Borna disease virus (BDV) is an enveloped virus with a nonsegmented negative-strand RNA genome whose organization is characteristic of mononegavirales. However, based on its unique genetics and biological features, BDV is considered to be the prototypic member of a new virus family, Bornaviridae, within the order Mononegavirales. BDV cell entry occurs via receptor-mediated endocytosis, a process initiated by the recognition of an as yet unidentified receptor at the cell surface by the BDV surface glycoprotein (G). The paucity of cell-free virus associated with BDV infection has hindered studies aimed at the elucidation of cellular receptors and detailed mechanisms involved in BDV cell entry.
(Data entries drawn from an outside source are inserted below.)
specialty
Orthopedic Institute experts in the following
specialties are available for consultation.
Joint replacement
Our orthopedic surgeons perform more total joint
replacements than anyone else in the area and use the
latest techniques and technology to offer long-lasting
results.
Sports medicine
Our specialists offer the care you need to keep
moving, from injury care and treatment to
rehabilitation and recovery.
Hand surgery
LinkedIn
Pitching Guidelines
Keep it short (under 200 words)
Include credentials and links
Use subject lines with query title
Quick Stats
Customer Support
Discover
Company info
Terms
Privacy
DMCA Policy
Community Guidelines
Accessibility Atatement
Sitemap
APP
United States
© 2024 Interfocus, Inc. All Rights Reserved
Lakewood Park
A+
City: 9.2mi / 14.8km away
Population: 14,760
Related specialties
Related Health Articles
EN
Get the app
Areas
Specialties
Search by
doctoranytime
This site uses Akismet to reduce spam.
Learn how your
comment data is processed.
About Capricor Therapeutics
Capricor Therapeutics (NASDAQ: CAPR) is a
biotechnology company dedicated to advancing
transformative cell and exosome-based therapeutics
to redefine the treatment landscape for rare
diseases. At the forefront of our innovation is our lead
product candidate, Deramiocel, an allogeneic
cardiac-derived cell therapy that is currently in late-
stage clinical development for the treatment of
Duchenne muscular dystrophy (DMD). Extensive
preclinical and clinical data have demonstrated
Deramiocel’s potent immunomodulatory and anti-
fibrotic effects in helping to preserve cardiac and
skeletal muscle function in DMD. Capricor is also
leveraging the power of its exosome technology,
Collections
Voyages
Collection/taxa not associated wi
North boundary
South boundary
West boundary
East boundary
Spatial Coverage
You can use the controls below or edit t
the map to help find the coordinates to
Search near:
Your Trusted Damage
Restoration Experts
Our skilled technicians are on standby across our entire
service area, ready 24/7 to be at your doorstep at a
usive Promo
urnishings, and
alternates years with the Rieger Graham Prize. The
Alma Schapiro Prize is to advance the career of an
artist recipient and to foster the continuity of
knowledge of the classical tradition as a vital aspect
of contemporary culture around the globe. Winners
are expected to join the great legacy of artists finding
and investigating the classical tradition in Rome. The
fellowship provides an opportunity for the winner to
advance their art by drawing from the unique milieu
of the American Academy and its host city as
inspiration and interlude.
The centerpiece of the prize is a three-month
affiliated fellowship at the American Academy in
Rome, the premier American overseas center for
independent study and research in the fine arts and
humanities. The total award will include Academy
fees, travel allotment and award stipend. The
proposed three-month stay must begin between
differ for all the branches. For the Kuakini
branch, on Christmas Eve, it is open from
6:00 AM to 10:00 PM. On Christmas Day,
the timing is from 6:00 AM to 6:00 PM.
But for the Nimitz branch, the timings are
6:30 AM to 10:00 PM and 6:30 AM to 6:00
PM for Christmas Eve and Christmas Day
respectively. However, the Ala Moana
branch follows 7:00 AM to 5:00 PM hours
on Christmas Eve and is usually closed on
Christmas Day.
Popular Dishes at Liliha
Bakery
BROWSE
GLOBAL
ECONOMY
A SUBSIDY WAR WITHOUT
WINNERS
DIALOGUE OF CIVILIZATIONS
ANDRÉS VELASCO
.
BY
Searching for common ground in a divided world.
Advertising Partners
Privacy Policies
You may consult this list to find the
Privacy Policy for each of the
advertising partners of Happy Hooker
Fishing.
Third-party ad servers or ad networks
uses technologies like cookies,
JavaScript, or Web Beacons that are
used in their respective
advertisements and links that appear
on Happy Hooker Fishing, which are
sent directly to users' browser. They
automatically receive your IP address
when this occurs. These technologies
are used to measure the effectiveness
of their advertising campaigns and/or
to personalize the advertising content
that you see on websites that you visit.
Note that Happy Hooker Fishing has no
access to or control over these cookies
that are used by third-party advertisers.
To overcome this problem, we generated and characterized a replication-competent recombinant vesicular stomatitis virus expressing BDV G (rVSVDeltaG*/BDVG). Cells infected with rVSVDeltaG*/BDVG produced high titers (10(7) PFU/ml) of cell-free virus progeny, but this virus exhibited a highly attenuated phenotype both in cell culture and in vivo. Attenuation of rVSVDeltaG*/BDVG was associated with a delayed kinetics of viral RNA replication and altered genome/N mRNA ratios compared to results for rVSVDeltaG*/VSVG. Likewise, incorporation of BDV G into virions appeared to be restricted despite its high levels of expression and efficient processing in rVSVDeltaG*/BDVG-infected cells. Notably, rVSVDeltaG*/BDVG recreated the cell tropism and entry pathway of bona fide BDV. Our results indicate that rVSVDeltaG*/BDVG represents a unique tool for the investigation of BDV G-mediated cell entry, as well as the roles of BDV G in host immune responses and pathogenesis associated with BDV infection.